There are also personal preferences, such a person may not be bothered by such a thing and be bothered by another that you are not bothered by, but this is learned through communication.
If it doesn't work or requires you to make too much effort, it probably means that you don't have the same vision of love.
, I'm always messing up, please tell me what to do
With a few exceptions, people don't like people who repeat themselves too much and don't move on; we can say things without repeating them almost every day.
Likewise, people don't like to stay around people who are always sad, this is also why many hide their feelings, at first people offer comfort but if that doesn't change anything, they get tired and leave.
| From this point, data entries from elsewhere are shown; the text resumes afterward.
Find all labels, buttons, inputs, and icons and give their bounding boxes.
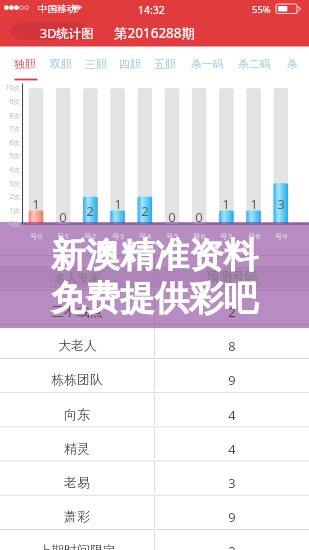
staticText: 杀一码 [191, 58, 224, 72]
staticText: 1 [222, 195, 230, 213]
staticText: 3D统计图 [40, 25, 94, 42]
staticText: 栋栋团队 [51, 372, 103, 388]
staticText: 0 [59, 208, 67, 226]
staticText: 号5 [166, 231, 178, 241]
staticText: 1 [114, 195, 122, 213]
staticText: 中国移动 [38, 3, 76, 15]
button[interactable]: 栋栋团队 [0, 358, 309, 392]
staticText: 0次 [9, 219, 20, 228]
button[interactable]: 三不或点 [0, 290, 309, 324]
staticText: 萧彩 [64, 509, 90, 525]
button[interactable]: Tab 7 [233, 47, 277, 82]
staticText: 精灵 [64, 441, 90, 457]
staticText: 三胆 [85, 58, 107, 72]
button[interactable]: 上期时间限定 [0, 529, 309, 550]
staticText: 名人专家 [54, 271, 101, 286]
staticText: 1 [250, 195, 258, 213]
staticText: 14:32 [138, 3, 165, 17]
staticText: 免费提供彩吧 [51, 277, 258, 320]
button[interactable]: Tab 8 [277, 47, 307, 82]
staticText: 三不或点 [51, 304, 103, 320]
staticText: 55% [252, 3, 271, 16]
staticText: 8 [228, 337, 236, 355]
staticText: 9 [228, 371, 236, 389]
staticText: 1 [32, 195, 40, 213]
button[interactable]: Back: 3D statistics [0, 20, 100, 47]
button[interactable]: 向东 [0, 392, 309, 426]
staticText: 五胆 [154, 58, 176, 72]
staticText: 杀 [287, 58, 298, 72]
staticText: 预测号码 [206, 269, 258, 285]
staticText: 新澳精准资料 [51, 234, 258, 277]
staticText: 6次 [9, 138, 20, 147]
staticText: 2 [86, 202, 94, 220]
button[interactable]: Tab 3 [80, 47, 112, 82]
button[interactable]: Tab 2 [45, 47, 77, 82]
staticText: 四胆 [119, 58, 141, 72]
staticText: 独胆 [14, 58, 36, 72]
staticText: 号6 [193, 231, 205, 241]
staticText: 双胆 [50, 58, 72, 72]
staticText: 4次 [9, 165, 20, 174]
staticText: 1次 [9, 206, 20, 215]
staticText: 老易 [64, 475, 90, 491]
staticText: 号2 [84, 231, 96, 241]
staticText: 3 [277, 195, 285, 213]
staticText: 2 [141, 202, 149, 220]
staticText: 号7 [220, 231, 232, 241]
button[interactable]: Tab 1 [9, 47, 41, 82]
staticText: 杀二码 [238, 58, 271, 72]
staticText: 3 [228, 542, 236, 550]
staticText: 号8 [248, 231, 260, 241]
staticText: 0 [195, 208, 203, 226]
staticText: 号9 [275, 231, 287, 241]
staticText: 8次 [9, 111, 20, 120]
staticText: 上期时间限定 [38, 543, 116, 550]
staticText: 10次 [5, 83, 20, 92]
staticText: 2次 [9, 192, 20, 201]
staticText: 号3 [112, 231, 124, 241]
staticText: 向东 [64, 407, 90, 423]
staticText: 9 [228, 508, 236, 526]
button[interactable]: 精灵 [0, 426, 309, 460]
staticText: 5次 [9, 151, 20, 160]
staticText: 4 [228, 406, 236, 424]
staticText: 0 [168, 208, 176, 226]
button[interactable]: Tab 5 [149, 47, 181, 82]
staticText: 7次 [9, 124, 20, 133]
staticText: 4 [228, 440, 236, 458]
button[interactable]: 大老人 [0, 324, 309, 358]
button[interactable]: 萧彩 [0, 495, 309, 529]
staticText: 号1 [57, 231, 69, 241]
button[interactable]: Table header [0, 255, 309, 289]
staticText: 2 [228, 303, 236, 321]
staticText: 第2016288期 [114, 24, 196, 42]
staticText: 大老人 [58, 338, 97, 354]
staticText: 号4 [139, 231, 151, 241]
staticText: 9次 [9, 97, 20, 106]
staticText: 3次 [9, 179, 20, 188]
button[interactable]: 老易 [0, 461, 309, 495]
staticText: 号0 [30, 231, 42, 241]
button[interactable]: Tab 6 [186, 47, 230, 82]
staticText: 3 [228, 474, 236, 492]
button[interactable]: Tab 4 [114, 47, 146, 82]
It's quite common.
Some people who know that another person is planning to kill themselves, prefer to move away to avoid suffering emotionally, it's self-centered but common.
he recently said meeting me was a mistake
Either he said it out of anger and didn't really mean it, or he's putting himself before you, which is not what a partner is supposed to do.
I'm scared he will leave me at some point
I can't say for certain, it could be that his behavior comes from elsewhere, but I have the impression that you don't have the same vision of love, and in this case you don't I can't do anything about it and it won't end.
You're already putting in a lot of effort, not many people would take that much trouble.
If the situation doesn't improve then it's probably better to prepare yourself psychologically for your relationship to fall apart and not worry anymore. First love is often the hardest, but sometimes it's also the worst.
It's difficult for us to judge objectively.
It would probably be ideal for you two to have a full and honest discussion about your current relationship. Maybe you are, or he is afraid to speak frankly.